Park Chan-Kyong –
The election of South Korea’s new president Moon Jae-In heralds a sea change in Seoul’s approach towards the nuclear-armed North — and puts it on a potential collision course with Washington.
The left-leaning new leader, a former human rights lawyer, favours dialogue with Pyongyang over its atomic and missile ambitions.
In contrast, Donald Trump’s administration has called for stepped up sanctions and warned military action is an “option on the table”, sending fears of conflict spiralling.
The 1950-53 Korean War ended in an armistice rather than a peace treaty and the two Koreas are divided by the Demilitarized Zone, one of the most heavily fortified places on Earth.
The isolated, impoverished North is accused of widespread rights abuses and dreams of a missile capable of delivering a nuclear warhead to the United States.
It has carried out five atomic tests and multiple rocket launches.
The last time South Korea had a liberal leadership, it embraced a “Sunshine Policy” of rapprochement with Pyongyang and, as a close aide to then president Roh Moo-Hyun, Moon helped arrange the last inter-Korean summit with late North Korean leader Kim Jong-Il.
“I would go anywhere in the world, including North Korea itself, if doing so would solve the North’s nuclear problem,” Moon told reporters during the presidential campaign.

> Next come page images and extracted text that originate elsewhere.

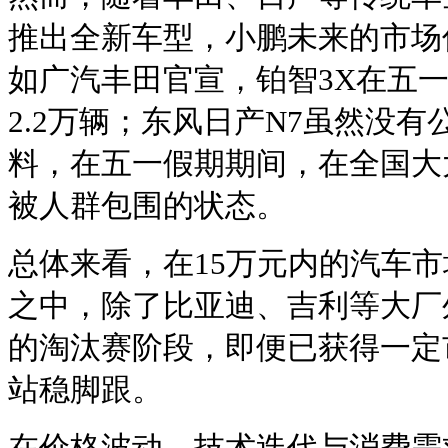
推出全新车型，小鹏未来的市场
如广汽丰田官宣，铂智3X在五
2.2万辆；东风日产N7虽然没
料，在五一假期期间，在全国大
被人群包围的状态。
总体来看，在15万元内的汽车
之中，除了比亚迪、吉利等大厂
的淘汰赛阶段，即便已获得一定
站稳脚跟。
在价格波动、技术迭代与消费需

He also advocates resumption of some inter-Korean projects shuttered under the conservative governments of the last 10 years, including the Kaesong joint industrial zone, where South Korean firms employed Northern workers.
Under Moon, Seoul’s policy towards the North will change “substantially”, Robert Kelly of Pusan National University said, “but less substantially than many people on the South Korean left and Moon himself would like”.
Unlike 20 years ago, when the Sunshine policy was first introduced, the North now has nuclear weapons, an increasingly advanced missile programme, and a reputation as a drug manufacturer and counterfeiter.
“That doesn’t mean we shouldn’t talk to North Korea,” Kelly said, but if Moon wants to pursue re-opening Kaesong or a ‘Sunshine Policy 2’, “he’s going to collide with the American government where there is a pretty solid consensus right now that North Korea is a genuine global menace”.
The new president wants the South to have a greater say in its alliance with security guarantor the United States.
He has expressed ambivalence over the US THAAD missile defence system, whose deployment in the South has infuriated China, and which Trump has demanded Seoul pay for.
But its accelerated installation meant he can now present it to opponents as a “fait accompli”, analysts say.
To his critics, any concession to Pyongyang is dangerous and they accuse Moon — whose parents fled the North during the Korean War — of being a Communist sympathiser.
Others suggest his presidential victory could give the US room for manoeuvre.
Trump has moderated his tone more recently, saying he would be “honoured” to meet North Korean leader Kim Jong-Un, and Cheong Seong-Chang of the private Sejong Institute said Washington was “groping for an exit following all the huffing and puffing over the past few months”.
“Moon’s policy of engagement may appear to clash with Trump’s line of heaping utmost pressure and sanctions, but they are complementary to each other as Seoul may play a ‘good cop’ role here,” he said.
South Koreans are accustomed to living under the threat from the North, and opinions are divided on how to handle Pyongyang.